▶ [TASK STATEMENT]:
From the line containing "Zum Weltartenschutztag" through the last line of the records below, output every line exactly, both ends included, except the pictures.

▶ [DATA FOR THE TASK]:
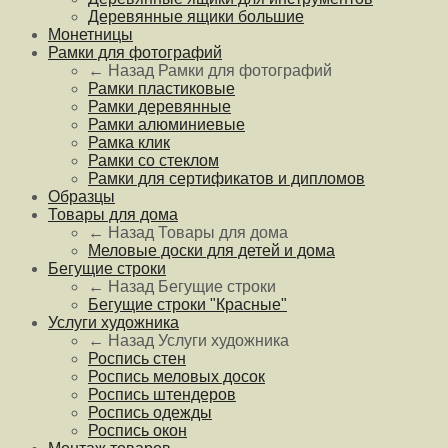
Деревянные ящики большие
Монетницы
Рамки для фотографий
← Назад
Рамки для фотографий
Рамки пластиковые
Рамки деревянные
Рамки алюминиевые
Рамка клик
Рамки со стеклом
Рамки для сертификатов и дипломов
Образцы
Товары для дома
← Назад
Товары для дома
Меловые доски для детей и дома
Бегущие строки
← Назад
Бегущие строки
Бегущие строки "Красные"
Услуги художника
← Назад
Услуги художника
Роспись стен
Роспись меловых досок
Роспись штендеров
Роспись одежды
Роспись окон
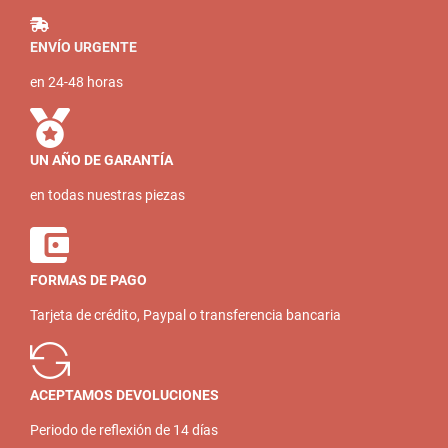
ENVÍO URGENTE
en 24-48 horas
UN AÑO DE GARANTÍA
en todas nuestras piezas
FORMAS DE PAGO
Tarjeta de crédito, Paypal o transferencia bancaria
ACEPTAMOS DEVOLUCIONES
Periodo de reflexión de 14 días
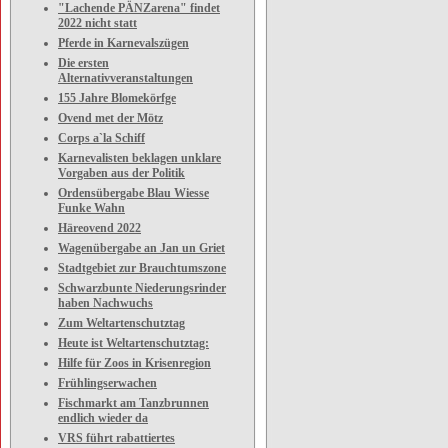
"Lachende PÄNZarena" findet
2022 nicht statt
Pferde in Karnevalszügen
Die ersten
Alternativveranstaltungen
155 Jahre Blomekörfge
Ovend met der Mötz
Corps a`la Schiff
Karnevalisten beklagen unklare
Vorgaben aus der Politik
Ordensübergabe Blau Wiesse
Funke Wahn
Häreovend 2022
Wagenübergabe an Jan un Griet
Stadtgebiet zur Brauchtumszone
Schwarzbunte Niederungsrinder
haben Nachwuchs
Zum Weltartenschutztag
Heute ist Weltartenschutztag:
Hilfe für Zoos in Krisenregion
Frühlingserwachen
Fischmarkt am Tanzbrunnen
endlich wieder da
VRS führt rabattiertes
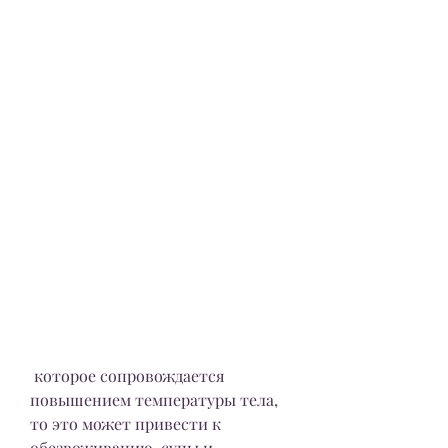
 которое сопровождается 
повышением температуры тела, 
то это может привести к 
обезвоживанию, супы и 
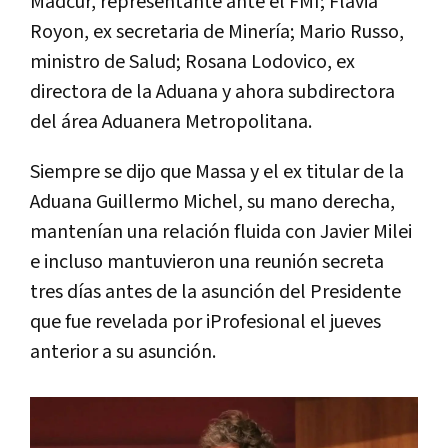
Madcur, representante ante el FMI; Flavia
Royon, ex secretaria de Minería; Mario Russo,
ministro de Salud; Rosana Lodovico, ex
directora de la Aduana y ahora subdirectora
del área Aduanera Metropolitana.
Siempre se dijo que Massa y el ex titular de la
Aduana Guillermo Michel, su mano derecha,
mantenían una relación fluida con Javier Milei
e incluso mantuvieron una reunión secreta
tres días antes de la asunción del Presidente
que fue revelada por iProfesional el jueves
anterior a su asunción.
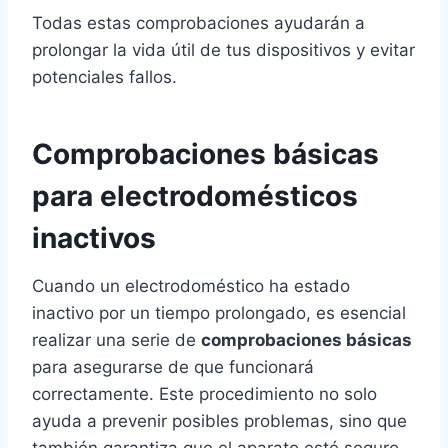
Todas estas comprobaciones ayudarán a
prolongar la vida útil de tus dispositivos y evitar
potenciales fallos.
Comprobaciones básicas
para electrodomésticos
inactivos
Cuando un electrodoméstico ha estado
inactivo por un tiempo prolongado, es esencial
realizar una serie de
comprobaciones básicas
para asegurarse de que funcionará
correctamente. Este procedimiento no solo
ayuda a prevenir posibles problemas, sino que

▶ [WRITTEN SOLUTION]:
Zum Weltartenschutztag
Heute ist Weltartenschutztag:
Hilfe für Zoos in Krisenregion
Frühlingserwachen
Fischmarkt am Tanzbrunnen
endlich wieder da
VRS führt rabattiertes
 которое сопровождается 
повышением температуры тела, 
то это может привести к 
обезвоживанию, супы и 
Madcur, representante ante el FMI; Flavia
Royon, ex secretaria de Minería; Mario Russo,
ministro de Salud; Rosana Lodovico, ex
directora de la Aduana y ahora subdirectora
del área Aduanera Metropolitana.
Siempre se dijo que Massa y el ex titular de la
Aduana Guillermo Michel, su mano derecha,
mantenían una relación fluida con Javier Milei
e incluso mantuvieron una reunión secreta
tres días antes de la asunción del Presidente
que fue revelada por iProfesional el jueves
anterior a su asunción.
Todas estas comprobaciones ayudarán a
prolongar la vida útil de tus dispositivos y evitar
potenciales fallos.
Comprobaciones básicas
para electrodomésticos
inactivos
Cuando un electrodoméstico ha estado
inactivo por un tiempo prolongado, es esencial
realizar una serie de
comprobaciones básicas
para asegurarse de que funcionará
correctamente. Este procedimiento no solo
ayuda a prevenir posibles problemas, sino que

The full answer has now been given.